Functional Interfaces

In the frame of our research aiming to develop efficient triplet-emitting materials, we are exploring the concept of introducing additional heavy atoms into cyclometalated transition metal complexes to enhance intersystem-crossing (ISC) and thus triplet emission through increased spin–orbit coupling (SOC). In an indepth proof-of-principle study we investigated the double cyclometalated Pt(II) complexes [Pt(C^N^C) (PnPh3)] (HC^N^CH = 2,6-diphenyl-pyridine (H2dpp) or dibenzoacridine (H2dba); Pn = pnictogen atoms P, As, Sb, or Bi) through a combined experimental and theoretical approach. The derivatives containing Pn =P, As, and Sb were synthesised and characterised comprehensively using single crystal X-ray diffraction (scXRD), UV-vis absorption and emission spectroscopy, transient absorption (TA) spectroscopy and cyclic voltammetry (CV).
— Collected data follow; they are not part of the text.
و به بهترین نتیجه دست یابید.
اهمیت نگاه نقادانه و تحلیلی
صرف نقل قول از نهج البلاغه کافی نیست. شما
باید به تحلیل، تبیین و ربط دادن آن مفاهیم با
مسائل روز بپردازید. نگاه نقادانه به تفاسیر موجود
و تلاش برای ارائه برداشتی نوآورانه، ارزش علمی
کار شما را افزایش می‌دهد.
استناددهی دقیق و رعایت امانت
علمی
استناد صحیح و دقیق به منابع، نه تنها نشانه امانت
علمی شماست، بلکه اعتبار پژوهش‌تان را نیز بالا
Across the series P < As < Sb, a red-shift is observed concerning absorption and emission maxima as well as optical and electrochemical HOMO–LUMO gaps. Increased photoluminescence quantum yields ÖL and radiative rates kr from mixed metal-to-ligand charge transfer (MLCT)/ligand centred (LC) triplet states are observed for the heavier homologues. Transient absorption spectroscopy showed processes in the ps range that were assigned to the population of the T1 state by ISC. The heavy PnPh3 ancillary ligands are found to enhance the emission efficiency due to both higher Pt–Pn bond strength and stronger SOC related to increased MLCT character of the excited states. The experimental findings are mirrored in hybrid (TD-)DFT calculations. This allowed for extrapolation to the rather elusive Bi derivatives, which were synthetically not accessible. This shortcoming is attributed to the transmetalation of phenyl groups from BiPh3 to Pt, as supported by experimental NMR/MS as well as DFT studies.